The air popped with a particularly determined clap as she apparated out of existence.
Her feet left the icy path and landed in snow.
It reached up to her knee and earned the air a particularly violent curse as she materialized into existence. Swearing all the more, she leapt, toes freezing, guarded only by tights.
Mist puffed out of her lungs as she shivered, regarding the Burrow before her. She had no idea what to expect. It was a tall house, extension crookedly built onto extension, bent over like an aged man. It looked worn, but loved. Light shone from every window, illuminating the countryside around her like the only ship sailing in a dark and lonesome sea. It was as bright as happiness, safety.
Two heads were visible through the ground floor window. A plump woman and a man of a similar age whose hair shone in a recognizable red. They seemed to be bickering in a contented fashion while wandering round a kitchen cluttered high with Christmas, no clue that they were being observed by an outsider.
She was Pansy Parkinson and there was no way she would have the courage to knock on that door.
The choice was already made for her.
A third head was frozen at the window. His curls burned brightly in the light. She would know that broad silhouette anywhere, though she could not see his face – only that he had stopped moving completely.
Suddenly he was out the door and worry upon worry flooded her. Charlie was in such haste that he left the front door open as he bounded across the snow. Pansy dropped her bag, wondering whether she still had time to apparate away. His face was obscured by the night. What was his reaction?
Snow trudged up his leg as he approached, her name a question on his lips. She was very away of the ghost of emotion on her face, how drained she was, how her dress was all gothic inappropriateness for turning up at this hour –for turning up at all- and how she was not sure she had anywhere else to go. Or anywhere else she wanted to go.
Charlie's arms fell securely around her, a ridiculous smile on his face. So bright and lovely.

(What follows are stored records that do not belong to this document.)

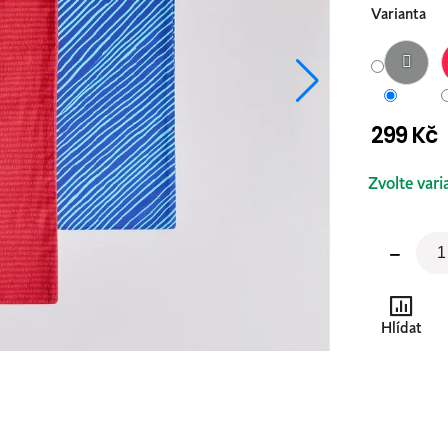
Varianta
299 Kč
Měrná
Zvolte vari
cena:
Hlídat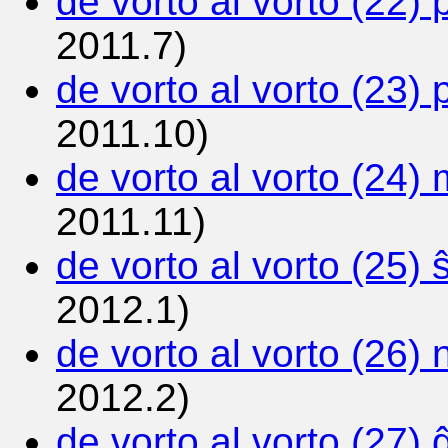
de vorto al vorto (22)
2011.7)
de vorto al vorto (23) p
2011.10)
de vorto al vorto (24) 
2011.11)
de vorto al vorto (25) 
2012.1)
de vorto al vorto (26) 
2012.2)
de vorto al vorto (27) 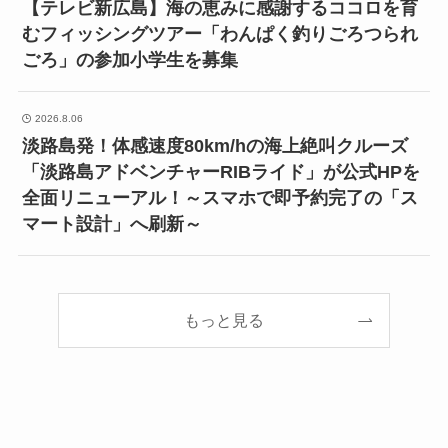
【テレビ新広島】海の恵みに感謝するココロを育
むフィッシングツアー「わんぱく釣りごろつられ
ごろ」の参加小学生を募集
2026.8.06
淡路島発！体感速度80km/hの海上絶叫クルーズ
「淡路島アドベンチャーRIBライド」が公式HPを
全面リニューアル！～スマホで即予約完了の「ス
マート設計」へ刷新～
もっと見る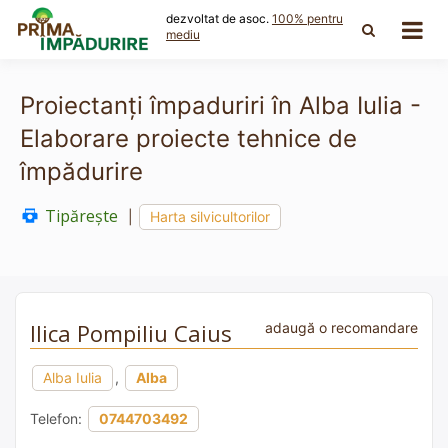
Skip
dezvoltat de asoc.
100% pentru
to
mediu
content
Proiectanți împaduriri în Alba Iulia -
Elaborare proiecte tehnice de
împădurire
Tipărește
|
Harta silvicultorilor
Ilica Pompiliu Caius
adaugă o recomandare
Alba Iulia
,
Alba
Telefon:
0744703492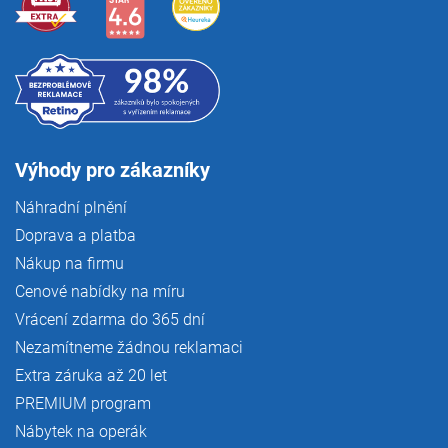
Výhody pro zákazníky
Náhradní plnění
Doprava a platba
Nákup na firmu
Cenové nabídky na míru
Vrácení zdarma do 365 dní
Nezamítneme žádnou reklamaci
Extra záruka až 20 let
PREMIUM program
Nábytek na operák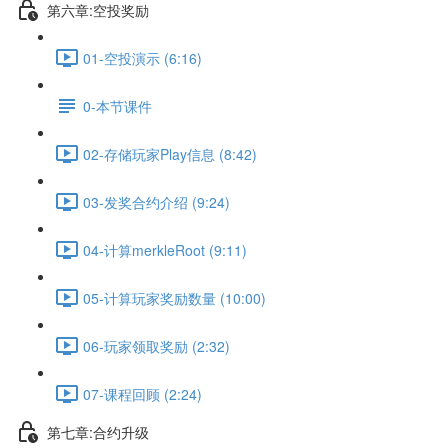
第六章:空投奖励
01-空投演示 (6:16)
0-本节课件
02-存储玩家Play信息 (8:42)
03-发奖合约介绍 (9:24)
04-计算merkleRoot (9:11)
05-计算玩家奖励数量 (10:00)
06-玩家领取奖励 (2:32)
07-课程回顾 (2:24)
第七章:合约升级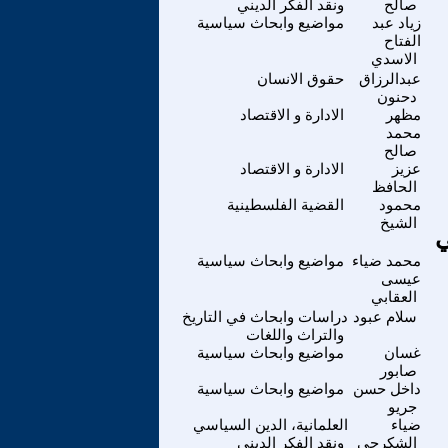
صالح
ونقد الفكر الديني
زياد عبد
مواضيع وابحاث سياسية
الفتاح
الاسدي
عبدالرزاق
حقوق الانسان
دحنون
مظهر
الادارة و الاقتصاد
محمد
صالح
عزيز
الادارة و الاقتصاد
الحافظ
محمود
القضية الفلسطينية
الشيخ
ي
محمد ضياء
مواضيع وابحاث سياسية
عيسى
العقابي
سلام عبود
دراسات وابحاث في التاريخ
والتراث واللغات
غسان
مواضيع وابحاث سياسية
صابور
داخل حسن
مواضيع وابحاث سياسية
جريو
ضياء
العلمانية، الدين السياسي
الشكرجي
ونقد الفكر الديني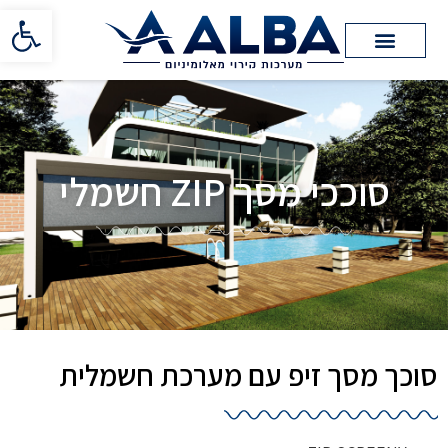
פתח סרגל 
סוככי מסך ZIP חשמלי
סוכך מסך זיפ עם מערכת חשמלית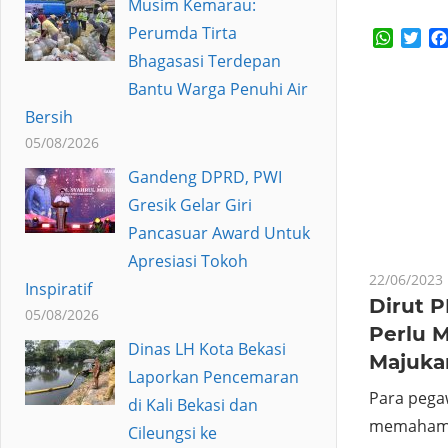
Musim Kemarau:
Perumda Tirta
Whats
Twi
Bhagasasi Terdepan
Bantu Warga Penuhi Air
Bersih
05/08/2026
Gandeng DPRD, PWI
Gresik Gelar Giri
Pancasuar Award Untuk
Apresiasi Tokoh
22/06/2023
Inspiratif
Dirut P
05/08/2026
Perlu M
Dinas LH Kota Bekasi
Majuka
Laporkan Pencemaran
Para pega
di Kali Bekasi dan
memahami 
Cileungsi ke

His warmth was so needed and Pansy found her arms tying round his neck as she buried her face into the safe solidness of his shoulder.
"Fancy seeing you here," he mumbled into her neck, tightening his hold.
"You said you needing saving," She tried to joke before guilt suddenly overwhelmed her. "But I realize that was probably a joke, and I can go-"
"Are you kidding?" Charlie said, moving back to study the darkness in her eyes. "This is the best Christmas Eve gift I could wish for."